Let it all out, Let it all out (Deixe tudo isso sair, deixe tudo isso sair)
Tarinai koto darake da yo ne (Há muitas coisas das quais você carece, não é?)
Tarinakute ii n da ne dakara kimi to deaeta n da (Mas está tudo bem em ser carente das coisas – assim foi como eu te conheci, em primeiro lugar)

            O salão estava belíssimo, naquela noite.

            A decoração era rica e elegante, toda em tons de branco, azul e prata. Tocava uma música animada e bela, e vários casais já dançavam. O mais animado deles era justamente o rei e a rainha, trazida para Waterfall City especialmente para aquele baile. Por perto, estavam também Donald e Daisy, e Goofy e a namorada Clarabela. Vários outros casais se espalhavam pelo salão.

            Alguns, porém, apenas observavam a dança. Leon era um deles. Vestido com o antigo uniforme que usava na época em que treinava em Balamb Garden, ele estava perto da porta, decidindo-se apenas pelo melhor momento de ir embora e pensando que não deveria estar ali.

–Está esperando alguém te convidar pra dançar? – Quistis se aproximou dele, com um sorriso zombeteiro – Tem várias garotas ali só esperando um belo par como você...

–Foi um erro ter vindo aqui – ele murmurou – Eu vou embora...
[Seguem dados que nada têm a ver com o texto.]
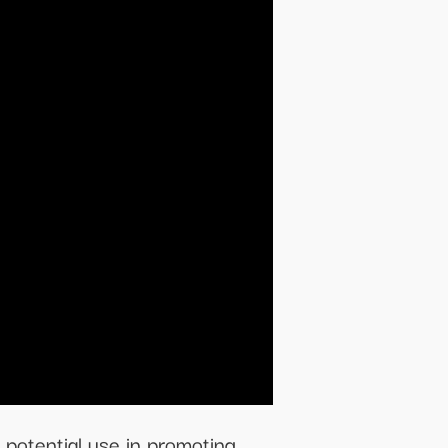
 potential use in promoting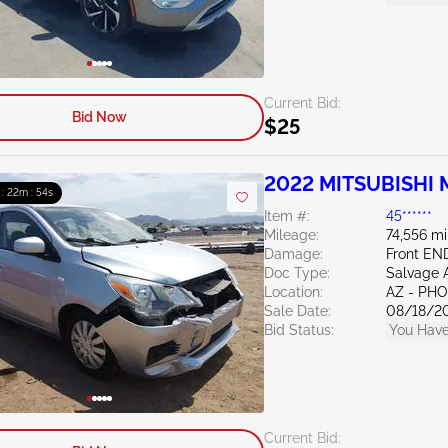
Current Bid:
Bid Now
$25
2022 MITSUBISHI M
 : 22m : 53s
Item #:
45******
Mileage:
74,556 mi
Damage:
Front EN
Doc Type:
Salvage 
Location:
AZ - PH
Sale Date:
08/18/2
Bid Status:
You Have
Current Bid: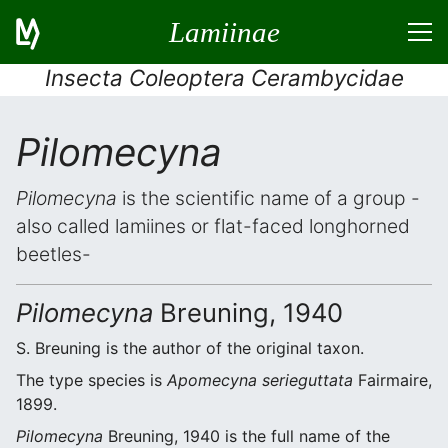
Lamiinae
Insecta Coleoptera Cerambycidae
Pilomecyna
Pilomecyna
is the scientific name of a group -
also called lamiines or flat-faced longhorned
beetles-
Pilomecyna
Breuning, 1940
S. Breuning is the author of the original taxon.
The type species is
Apomecyna serieguttata
Fairmaire,
1899.
Pilomecyna
Breuning, 1940 is the full name of the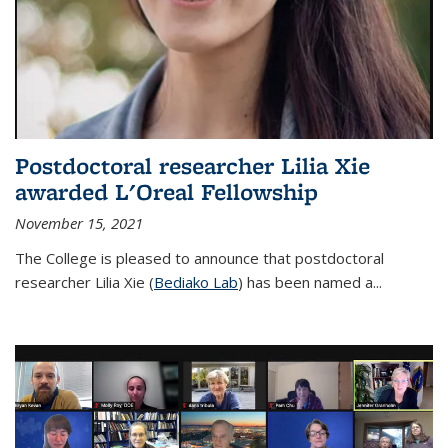
Postdoctoral researcher Lilia Xie
awarded L'Oreal Fellowship
November 15, 2021
The College is pleased to announce that postdoctoral
researcher Lilia Xie (
Bediako Lab
) has been named a...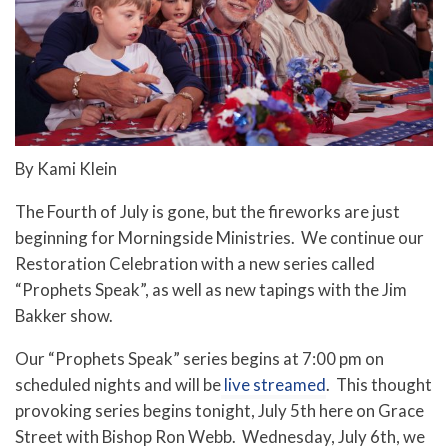
By Kami Klein
The Fourth of July is gone, but the fireworks are just
beginning for Morningside Ministries. We continue our
Restoration Celebration with a new series called
“Prophets Speak”, as well as new tapings with the Jim
Bakker show.
Our “Prophets Speak” series begins at 7:00 pm on
scheduled nights and will be
live streamed
. This thought
provoking series begins tonight, July 5th here on Grace
Street with Bishop Ron Webb. Wednesday, July 6th, we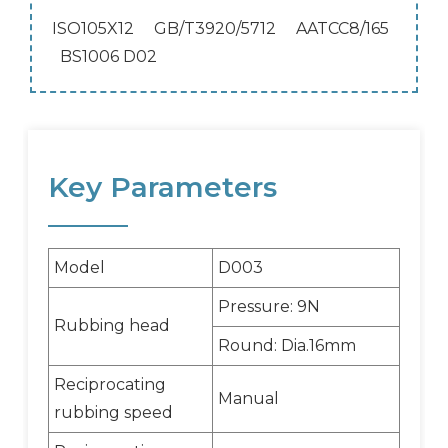
ISO105X12 GB/T3920/5712 AATCC8/165
BS1006 D02
Key Parameters
Model
D003
Pressure: 9N
Rubbing head
Round: Dia.16mm
Reciprocating
Manual
rubbing speed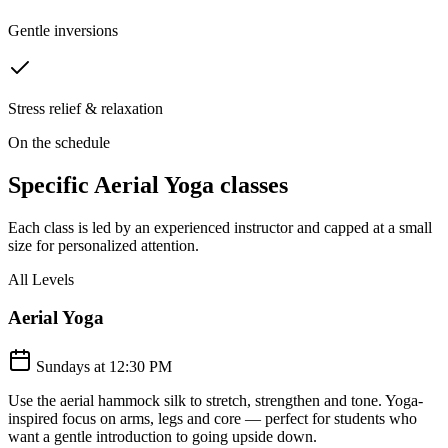
Gentle inversions
Stress relief & relaxation
On the schedule
Specific
Aerial Yoga
classes
Each class is led by an experienced instructor and capped at a small
size for personalized attention.
All Levels
Aerial Yoga
Sundays at 12:30 PM
Use the aerial hammock silk to stretch, strengthen and tone. Yoga-
inspired focus on arms, legs and core — perfect for students who
want a gentle introduction to going upside down.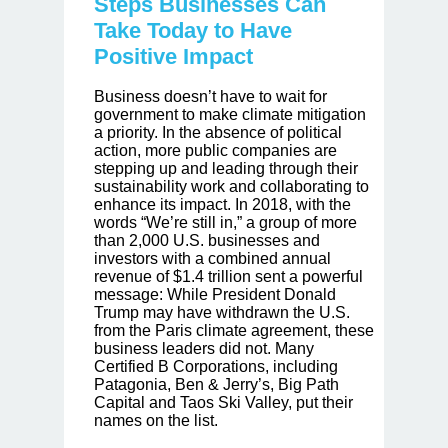
Steps Businesses Can
Take Today to Have
Positive Impact
Business doesn’t have to wait for
government to make climate mitigation
a priority. In the absence of political
action, more public companies are
stepping up and leading through their
sustainability work and collaborating to
enhance its impact. In 2018, with the
words “We’re still in,” a group of more
than 2,000 U.S. businesses and
investors with a combined annual
revenue of $1.4 trillion sent a powerful
message: While President Donald
Trump may have withdrawn the U.S.
from the Paris climate agreement, these
business leaders did not. Many
Certified B Corporations, including
Patagonia, Ben & Jerry’s, Big Path
Capital and Taos Ski Valley, put their
names on the list.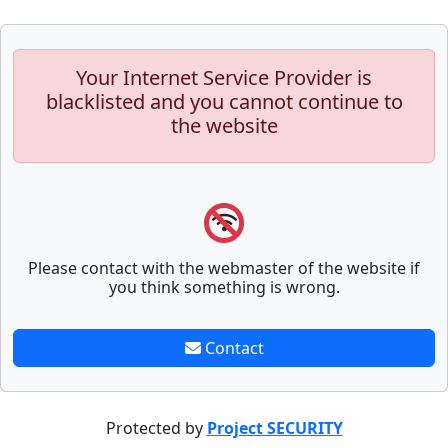
Your Internet Service Provider is
blacklisted and you cannot continue to
the website
Please contact with the webmaster of the website if
you think something is wrong.
Contact
Protected by
Project SECURITY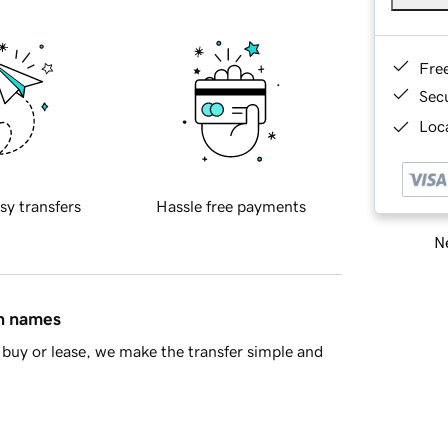
Fre
Sec
Loca
sy transfers
Hassle free payments
Ne
in names
buy or lease, we make the transfer simple and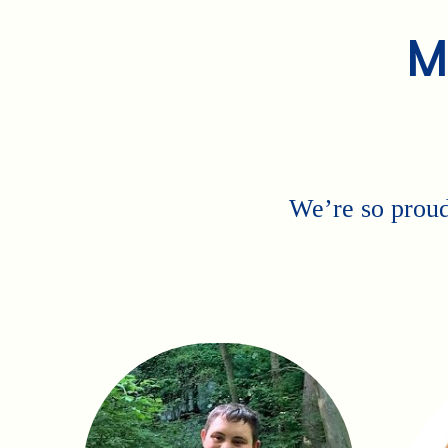
M
We’re so proud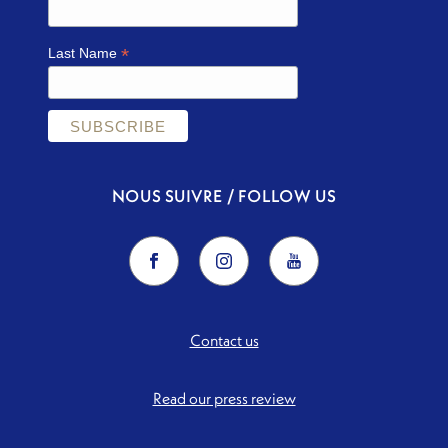
*
Last Name
NOUS SUIVRE / FOLLOW US
Contact us
Read our press review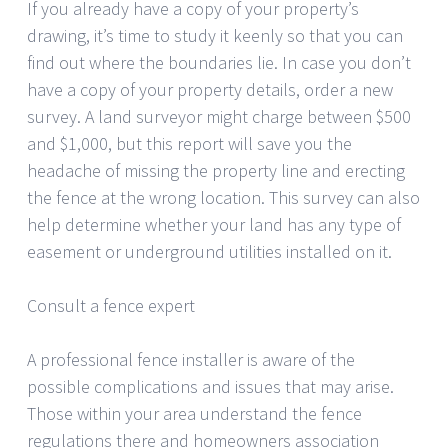
If you already have a copy of your property’s
drawing, it’s time to study it keenly so that you can
find out where the boundaries lie. In case you don’t
have a copy of your property details, order a new
survey. A land surveyor might charge between $500
and $1,000, but this report will save you the
headache of missing the property line and erecting
the fence at the wrong location. This survey can also
help determine whether your land has any type of
easement or underground utilities installed on it.
Consult a fence expert
A professional fence installer is aware of the
possible complications and issues that may arise.
Those within your area understand the fence
regulations there and homeowners association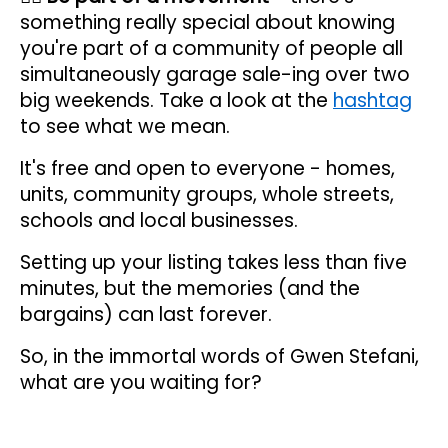
something really special about knowing
you're part of a community of people all
simultaneously garage sale-ing over two
big weekends. Take a look at the
hashtag
to see what we mean.
It's free and open to everyone - homes,
units, community groups, whole streets,
schools and local businesses.
Setting up your listing takes less than five
minutes, but the memories (and the
bargains) can last forever.
So, in the immortal words of Gwen Stefani,
what are you waiting for?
–Não... fique, por favor – ela insistiu – O que aconteceu aqui naquela noite é algo a ser comemorado. Vencemos aquela luta, e não perdemos ninguém. E você teve parte nisso, também.

            Leon não disse nada. Em vez disso, apenas continuou observando a dança.

–Bem, eu vou dar uma volta por aí – disse Quistis, por fim – Tente aproveitar a festa, está bem?

            Ele apenas acenou com a cabeça, mas sem muitas esperanças. Ele até queria que aquela noite fosse boa, também. Mas, sempre que observava o salão, chegava à mesma triste conclusão, e sempre pensava que não havia realmente muito que ele pudesse comemorar.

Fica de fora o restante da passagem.